Over the years as dedicated practitioners improved their skills, their moves continued to grow in magnitude, so that building-to-building jumps and drops of over a story became common in media portrayals, often leaving people with a slanted view on the nature of parkour. In fact, ground-based movement is much more common than anything involving rooftops.
The journey of parkour from the Parisian suburbs to its current status as a widely practiced activity outside of France created splits among the originators. The founders of parkour started out in a group named the Yamakasi, but later separated due to disagreements over what David Belle referred to as "prostitution of the art," the production of a feature film starring the Yamakasi in 2001. Sébastien Foucan, David Belle, were amongst those who split at this point. The name 'Yamakasi' is taken from Lingala, a language spoken in the Congo, and means strong spirit, strong body, strong man.
"I want to live and share what I have learned, not just write it in a book that will make it a dead activity and we don't want the sport to die".
It is as much as a part of truly learning the physical art as well as being able to master the movements, it gives you the ability to overcome your fears and pains and reapply this to life; as you must be able to control your mind in order to master the art of parkour.
"To understand the philosophy of parkour takes quite a while, because you have to get used to it first. While you still have to try to actually do the movements, you will not feel much about the philosophy. But when you're able to move in your own way, then you start to see how parkour changes other things in your life; and you approach problems - for example in your job -- differently, because you have been trained to overcome obstacles. This sudden realization comes at a different time to different people: some get it very early, some get it very late. You can't really say 'it takes two months to realize what parkour is'. So, now, I don't say 'I do parkour', but 'I live parkour', because its philosophy has become my life, my way to do everything."
Another philosophy's aspect is its freedom. It is often said that parkour can be practiced by anyone, at anytime, anywhere in the world. This freedom has made it a powerful cultural force in Europe, with its influence spreading around the world.
Many of the philosophical practitioners such as Foucan, train using the Chinese beliefs called Taoism. Taoism is the English name referring to a variety of related Chinese philosophical and religious traditions and concepts. These traditions influenced East Asia for over two thousand years and some have spread internationally.  Taoist propriety and ethics emphasize the Three Jewels of the Tao; namely, compassion, moderation, and humility. Taoist thought focuses on wu wei ("non-action"), spontaneity, humanism, and emptiness.
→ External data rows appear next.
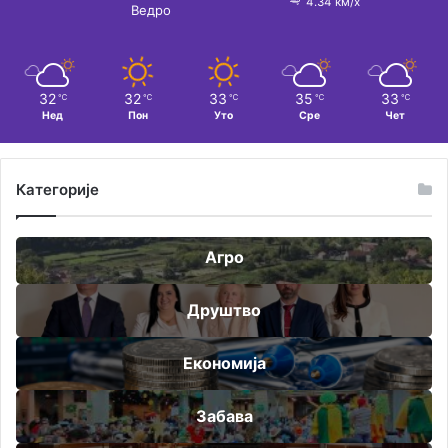
4.34 км/х
Ведро
32
32
33
35
33
℃
℃
℃
℃
℃
Нед
Пон
Уто
Сре
Чет
Категорије
Агро
Друштво
Економија
Забава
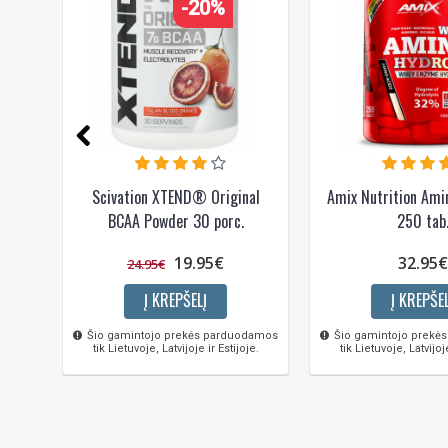
-20%
Scivation XTEND® Original
Amix Nutrition Ami
BCAA Powder 30 porc.
250 tab
19.95€
32.95€
24.95€
Į KREPŠELĮ
Į KREPŠEL
Šio gamintojo prekės parduodamos
Šio gamintojo prekė
tik Lietuvoje, Latvijoje ir Estijoje.
tik Lietuvoje, Latvijoje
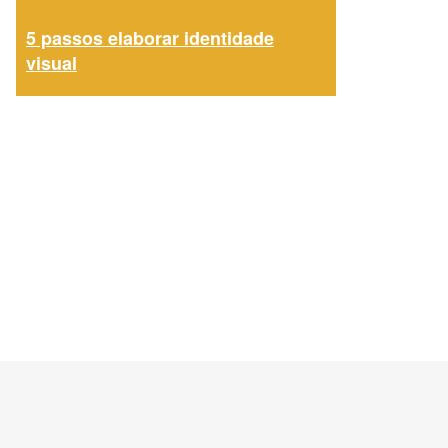
5 passos elaborar identidade
visual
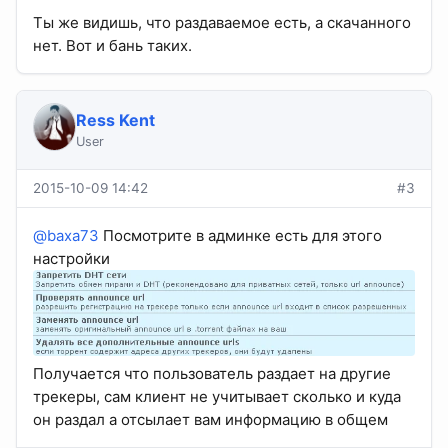
Ты же видишь, что раздаваемое есть, а скачанного
нет. Вот и бань таких.
Ress Kent
User
2015-10-09 14:42
#3
@baxa73
Посмотрите в админке есть для этого
настройки
Получается что пользователь раздает на другие
трекеры, сам клиент не учитывает сколько и куда
он раздал а отсылает вам информацию в общем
Many, like Foucan, describe the ultimate goal of Parkour as finding 'the way', a phrase and idea that comes close to Taoist beliefs. Taoism involves the influences of the ancient Chinese theory of Yin and Yang in it's under standing of 'The Way'; Keller comments:
Although the Chinese word for 'Tao' may literally mean the Way, the road or path to follow, this term has come to refer to the mysterious, eternal, inexplicable underlying principle that establishes order and harmony within the universe. It is the flow within nature. It is absolute, ineffable truth and power. Tao is not an ethical principle, but is the fountainhead of all ethics and all physical forms.
These concepts of flow, harmony and 'the way' are certainly shared with Parkour. Stephane Vigroux is an experienced traceur who was involved with the early stages of the movement with David Belle. He stars in the Parkour documentary, U$F Volume 3, produced by Urban Freeflow - the largest Parkour community in the world. Vigroux's views are that when you really get into the motion of Parkour you feel alone. The focus is on you, the environment and the way.